Refactor the C code template in `third_party/nvidia/backend/driver.py` #4722

sfzhu93 · 2024-09-13T00:17:07Z

Refactor the C code template in driver.py

Previously, in the third_party/nvidia/backend/driver.py, there was a long format string to define a C source code. In this commit, I moved the long format string in Python code into a separate C file, and use macros on the driver.py side to fill in the missing part in the C code.

This improves readability and makes it easy for future extension to the driver.py.

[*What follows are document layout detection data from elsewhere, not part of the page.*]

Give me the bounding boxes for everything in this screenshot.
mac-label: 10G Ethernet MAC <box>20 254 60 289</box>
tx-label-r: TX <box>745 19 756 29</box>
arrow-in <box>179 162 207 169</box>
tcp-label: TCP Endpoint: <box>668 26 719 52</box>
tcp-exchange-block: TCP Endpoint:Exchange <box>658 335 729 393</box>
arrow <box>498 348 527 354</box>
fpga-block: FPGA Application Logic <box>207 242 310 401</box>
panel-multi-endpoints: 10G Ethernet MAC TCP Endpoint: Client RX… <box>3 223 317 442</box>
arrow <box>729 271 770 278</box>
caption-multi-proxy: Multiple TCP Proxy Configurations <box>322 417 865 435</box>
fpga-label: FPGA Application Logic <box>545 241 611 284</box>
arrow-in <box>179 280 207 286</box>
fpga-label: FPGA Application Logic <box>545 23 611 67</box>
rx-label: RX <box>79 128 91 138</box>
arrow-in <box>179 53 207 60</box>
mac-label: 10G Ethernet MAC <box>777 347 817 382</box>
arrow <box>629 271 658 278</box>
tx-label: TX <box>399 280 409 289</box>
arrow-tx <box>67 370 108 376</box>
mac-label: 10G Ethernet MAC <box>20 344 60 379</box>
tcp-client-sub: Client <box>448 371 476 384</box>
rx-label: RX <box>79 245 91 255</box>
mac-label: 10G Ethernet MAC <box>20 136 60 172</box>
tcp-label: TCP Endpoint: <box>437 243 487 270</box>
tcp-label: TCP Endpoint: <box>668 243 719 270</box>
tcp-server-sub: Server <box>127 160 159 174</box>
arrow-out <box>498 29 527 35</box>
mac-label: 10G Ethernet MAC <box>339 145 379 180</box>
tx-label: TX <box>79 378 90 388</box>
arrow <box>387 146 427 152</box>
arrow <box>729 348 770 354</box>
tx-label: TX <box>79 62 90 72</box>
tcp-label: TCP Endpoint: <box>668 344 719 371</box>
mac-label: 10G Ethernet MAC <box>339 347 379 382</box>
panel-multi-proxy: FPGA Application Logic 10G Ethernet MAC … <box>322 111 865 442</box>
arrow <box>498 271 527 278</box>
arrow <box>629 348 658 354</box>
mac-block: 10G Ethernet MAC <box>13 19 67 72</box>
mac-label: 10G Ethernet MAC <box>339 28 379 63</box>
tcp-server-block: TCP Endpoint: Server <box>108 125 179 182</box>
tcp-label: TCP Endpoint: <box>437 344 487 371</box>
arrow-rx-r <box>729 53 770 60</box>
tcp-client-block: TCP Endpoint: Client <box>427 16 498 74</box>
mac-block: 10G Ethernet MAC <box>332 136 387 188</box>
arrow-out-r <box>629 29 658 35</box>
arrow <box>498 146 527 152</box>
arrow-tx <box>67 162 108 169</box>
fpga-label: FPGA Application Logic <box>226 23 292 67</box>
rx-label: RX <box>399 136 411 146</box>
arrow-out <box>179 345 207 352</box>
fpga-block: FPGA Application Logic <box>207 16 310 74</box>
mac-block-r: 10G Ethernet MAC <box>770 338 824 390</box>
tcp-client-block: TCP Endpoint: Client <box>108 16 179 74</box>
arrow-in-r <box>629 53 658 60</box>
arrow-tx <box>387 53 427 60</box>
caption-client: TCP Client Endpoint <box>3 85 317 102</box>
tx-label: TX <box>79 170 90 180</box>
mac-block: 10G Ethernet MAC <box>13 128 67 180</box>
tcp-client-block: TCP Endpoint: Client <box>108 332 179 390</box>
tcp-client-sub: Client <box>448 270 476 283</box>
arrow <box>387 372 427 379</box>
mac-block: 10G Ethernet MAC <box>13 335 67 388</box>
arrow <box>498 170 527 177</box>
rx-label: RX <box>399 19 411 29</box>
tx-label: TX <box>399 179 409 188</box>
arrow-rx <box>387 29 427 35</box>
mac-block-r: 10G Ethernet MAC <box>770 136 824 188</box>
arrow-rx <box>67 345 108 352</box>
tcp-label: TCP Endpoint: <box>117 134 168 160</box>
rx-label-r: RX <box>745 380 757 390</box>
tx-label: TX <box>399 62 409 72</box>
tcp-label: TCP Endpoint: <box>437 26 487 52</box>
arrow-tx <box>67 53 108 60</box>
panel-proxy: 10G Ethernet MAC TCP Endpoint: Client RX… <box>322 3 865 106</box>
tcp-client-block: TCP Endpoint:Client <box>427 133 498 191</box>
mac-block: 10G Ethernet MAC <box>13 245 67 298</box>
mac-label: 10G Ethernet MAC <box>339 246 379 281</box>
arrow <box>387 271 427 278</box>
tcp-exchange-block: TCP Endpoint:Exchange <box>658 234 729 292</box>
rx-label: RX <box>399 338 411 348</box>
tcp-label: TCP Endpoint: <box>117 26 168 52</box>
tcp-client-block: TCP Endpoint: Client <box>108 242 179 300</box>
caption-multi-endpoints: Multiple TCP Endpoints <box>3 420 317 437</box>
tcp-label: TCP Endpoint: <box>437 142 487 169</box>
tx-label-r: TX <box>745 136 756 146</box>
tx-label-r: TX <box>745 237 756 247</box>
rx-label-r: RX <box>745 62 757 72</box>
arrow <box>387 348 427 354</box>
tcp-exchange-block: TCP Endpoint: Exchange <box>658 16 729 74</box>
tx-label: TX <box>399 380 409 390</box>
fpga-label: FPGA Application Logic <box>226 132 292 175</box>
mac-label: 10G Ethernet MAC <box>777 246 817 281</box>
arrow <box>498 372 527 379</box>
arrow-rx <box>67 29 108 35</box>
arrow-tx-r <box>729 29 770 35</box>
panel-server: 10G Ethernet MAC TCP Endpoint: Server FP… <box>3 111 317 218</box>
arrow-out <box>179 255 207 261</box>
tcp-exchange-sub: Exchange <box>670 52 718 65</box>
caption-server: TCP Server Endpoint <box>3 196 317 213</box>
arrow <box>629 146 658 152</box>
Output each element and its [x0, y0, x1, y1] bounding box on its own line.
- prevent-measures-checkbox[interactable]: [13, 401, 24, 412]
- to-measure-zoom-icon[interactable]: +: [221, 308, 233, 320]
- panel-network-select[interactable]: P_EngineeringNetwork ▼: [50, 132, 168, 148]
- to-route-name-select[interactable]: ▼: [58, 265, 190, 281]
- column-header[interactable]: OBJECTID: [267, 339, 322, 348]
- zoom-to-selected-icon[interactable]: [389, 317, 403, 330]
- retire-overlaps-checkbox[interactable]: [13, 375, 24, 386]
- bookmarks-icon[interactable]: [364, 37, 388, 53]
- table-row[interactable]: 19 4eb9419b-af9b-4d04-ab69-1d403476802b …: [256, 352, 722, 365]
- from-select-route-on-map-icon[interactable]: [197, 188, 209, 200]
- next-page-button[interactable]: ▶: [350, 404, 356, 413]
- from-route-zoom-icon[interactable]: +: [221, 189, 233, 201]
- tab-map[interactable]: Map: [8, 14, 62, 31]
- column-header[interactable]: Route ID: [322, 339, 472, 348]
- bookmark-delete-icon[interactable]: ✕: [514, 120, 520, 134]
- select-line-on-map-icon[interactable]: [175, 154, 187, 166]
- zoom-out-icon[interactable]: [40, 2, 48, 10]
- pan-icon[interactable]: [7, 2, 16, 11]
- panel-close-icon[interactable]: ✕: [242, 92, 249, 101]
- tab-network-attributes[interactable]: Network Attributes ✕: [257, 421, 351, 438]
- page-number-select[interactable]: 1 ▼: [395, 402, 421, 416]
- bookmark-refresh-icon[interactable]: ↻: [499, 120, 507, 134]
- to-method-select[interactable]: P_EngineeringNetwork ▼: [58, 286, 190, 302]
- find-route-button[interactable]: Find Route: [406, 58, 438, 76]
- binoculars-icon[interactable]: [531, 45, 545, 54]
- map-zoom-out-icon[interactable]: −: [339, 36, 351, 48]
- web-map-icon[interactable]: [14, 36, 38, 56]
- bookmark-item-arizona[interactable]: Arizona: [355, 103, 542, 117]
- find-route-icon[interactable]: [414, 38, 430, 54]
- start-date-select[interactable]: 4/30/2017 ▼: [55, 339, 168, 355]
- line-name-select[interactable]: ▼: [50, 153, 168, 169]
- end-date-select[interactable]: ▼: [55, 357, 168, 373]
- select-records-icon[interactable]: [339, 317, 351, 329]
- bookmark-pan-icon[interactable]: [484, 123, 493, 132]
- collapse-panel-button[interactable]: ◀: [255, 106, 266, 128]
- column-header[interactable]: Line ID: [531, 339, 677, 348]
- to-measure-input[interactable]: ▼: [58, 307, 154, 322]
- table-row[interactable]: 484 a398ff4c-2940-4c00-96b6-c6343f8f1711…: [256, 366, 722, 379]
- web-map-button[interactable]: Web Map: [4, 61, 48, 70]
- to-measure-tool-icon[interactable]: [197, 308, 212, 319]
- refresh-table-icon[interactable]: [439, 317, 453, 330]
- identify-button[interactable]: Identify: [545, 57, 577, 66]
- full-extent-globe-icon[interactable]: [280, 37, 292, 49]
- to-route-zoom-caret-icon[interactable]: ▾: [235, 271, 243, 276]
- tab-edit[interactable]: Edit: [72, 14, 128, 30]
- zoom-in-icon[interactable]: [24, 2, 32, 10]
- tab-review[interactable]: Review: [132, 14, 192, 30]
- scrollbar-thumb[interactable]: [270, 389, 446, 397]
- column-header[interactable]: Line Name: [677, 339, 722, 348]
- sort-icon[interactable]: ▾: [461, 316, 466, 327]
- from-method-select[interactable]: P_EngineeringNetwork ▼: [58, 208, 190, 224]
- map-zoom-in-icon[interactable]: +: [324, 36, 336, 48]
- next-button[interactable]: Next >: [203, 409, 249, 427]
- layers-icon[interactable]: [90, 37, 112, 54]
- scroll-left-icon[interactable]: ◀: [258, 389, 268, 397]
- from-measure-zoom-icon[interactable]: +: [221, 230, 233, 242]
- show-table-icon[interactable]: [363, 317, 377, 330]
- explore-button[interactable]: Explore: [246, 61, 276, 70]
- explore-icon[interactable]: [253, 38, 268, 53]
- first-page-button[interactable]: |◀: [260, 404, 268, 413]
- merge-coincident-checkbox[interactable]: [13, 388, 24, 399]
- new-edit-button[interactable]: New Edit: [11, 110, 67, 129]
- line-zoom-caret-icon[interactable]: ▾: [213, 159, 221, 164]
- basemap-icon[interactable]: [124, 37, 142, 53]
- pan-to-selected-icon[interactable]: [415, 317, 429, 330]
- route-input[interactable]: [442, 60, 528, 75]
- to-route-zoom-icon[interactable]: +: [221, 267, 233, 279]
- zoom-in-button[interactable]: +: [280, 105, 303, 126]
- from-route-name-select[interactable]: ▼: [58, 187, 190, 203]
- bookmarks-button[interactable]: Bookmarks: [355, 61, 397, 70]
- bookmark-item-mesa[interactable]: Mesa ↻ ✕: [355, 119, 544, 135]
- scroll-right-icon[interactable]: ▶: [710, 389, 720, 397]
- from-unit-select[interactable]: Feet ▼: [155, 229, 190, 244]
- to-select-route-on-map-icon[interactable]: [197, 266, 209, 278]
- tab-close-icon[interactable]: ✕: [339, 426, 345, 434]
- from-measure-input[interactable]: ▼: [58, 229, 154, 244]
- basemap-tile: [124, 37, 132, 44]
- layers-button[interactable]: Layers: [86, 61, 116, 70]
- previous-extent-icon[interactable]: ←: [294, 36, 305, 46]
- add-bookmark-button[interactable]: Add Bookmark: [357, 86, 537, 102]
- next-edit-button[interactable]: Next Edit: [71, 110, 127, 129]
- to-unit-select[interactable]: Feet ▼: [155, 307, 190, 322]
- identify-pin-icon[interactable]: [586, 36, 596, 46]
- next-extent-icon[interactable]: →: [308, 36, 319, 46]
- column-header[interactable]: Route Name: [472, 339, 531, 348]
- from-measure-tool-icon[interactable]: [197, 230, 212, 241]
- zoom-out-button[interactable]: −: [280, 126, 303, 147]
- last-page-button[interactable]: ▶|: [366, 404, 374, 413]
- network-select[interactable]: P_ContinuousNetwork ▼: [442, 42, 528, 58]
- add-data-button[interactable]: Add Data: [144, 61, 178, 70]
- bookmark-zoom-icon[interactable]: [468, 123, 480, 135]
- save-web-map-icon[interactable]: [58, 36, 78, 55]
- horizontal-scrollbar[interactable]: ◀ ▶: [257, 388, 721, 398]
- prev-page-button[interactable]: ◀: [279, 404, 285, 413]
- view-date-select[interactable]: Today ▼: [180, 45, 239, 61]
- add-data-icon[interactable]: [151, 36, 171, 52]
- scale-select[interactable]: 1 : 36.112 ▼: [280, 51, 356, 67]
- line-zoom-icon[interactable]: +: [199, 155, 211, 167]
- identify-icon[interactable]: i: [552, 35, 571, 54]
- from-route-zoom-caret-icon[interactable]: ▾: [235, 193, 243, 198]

I am not making a trivial change, such as fixing a typo in a comment.
I have written a PR description following these
rules.
I have run pre-commit run --from-ref origin/main --to-ref HEAD.
This PR does not need a test because this PR doesn't introduce any new features or bug fixing.
I have not added any lit tests.

minjang

LGTM

ThomasRaoux · 2024-09-19T15:42:56Z

third_party/nvidia/backend/driver.py

+    def gen_c_def_macro(macro_name, macro_value):
+        return f"#define {macro_name} {macro_value}\n"
+
+    # macros to define:
+    """
+    #define EXTRA_INNER_LAUNCH_PARAM_DECLS
+    #define INNER_LAUNCH_CUDA_CHECK_ARGS
+    #define LAUNCH_PY_ARGS
+    #define PY_ARG_FORMAT_STR
+    #define EXTRA_LAUNCH_PARSE_PY_ARGS
+    #define DEVICE_PTR_INFO_VARS
+    #define TMA_DESC_VARS
+    #define EXTRA_INNER_LAUNCH_CALL_ARGS
+    """
+    macro_defs = gen_c_def_macro("EXTRA_INNER_LAUNCH_PARAM_DECLS", ", " + arg_decls if arg_decls else "")
+    macro_defs += gen_c_def_macro("INNER_LAUNCH_CUDA_CHECK_ARGS", ', '.join(f"&arg{i}" for i in params))
+    macro_defs += gen_c_def_macro("LAUNCH_PY_ARGS",
+                                  ';'.join([f"{_extracted_type(ty)} _arg{i}" for i, ty in signature.items()]))
+    macro_defs += gen_c_def_macro("PY_ARG_FORMAT_STR", f'"{format}"')
+    macro_defs += gen_c_def_macro("EXTRA_LAUNCH_PARSE_PY_ARGS", ", " + args_list if args_list else "")
+    device_ptr_info_var_list = []
+    tma_desc_var_list = []
+    for i, ty in signature.items():
+        if ty[0] == "*":
+            device_ptr_info_var_list.append(
+                f"DevicePtrInfo ptr_info{i} = getPointer(_arg{i}, {i}); if (!ptr_info{i}.valid) return NULL;")
+        elif ty == "nvTmaDesc":
+            tma_desc_var_list.append(f"CUtensorMap* tma_ptr{i} = getTmaDesc(_arg{i}); if (!tma_ptr{i}) return NULL;")
+
+    macro_defs += gen_c_def_macro("DEVICE_PTR_INFO_VARS", "  \\\n".join(device_ptr_info_var_list))
+    macro_defs += gen_c_def_macro("TMA_DESC_VARS", "  \\\n".join(tma_desc_var_list))
+    extra_inner_launch_call_args = ', '.join(internal_args_list)
+    macro_defs += gen_c_def_macro("EXTRA_INNER_LAUNCH_CALL_ARGS",
+                                  ', ' + extra_inner_launch_call_args if extra_inner_launch_call_args else "")
+    src = macro_defs + Path(os.path.join(dirname, "cuda_launcher.c")).read_text()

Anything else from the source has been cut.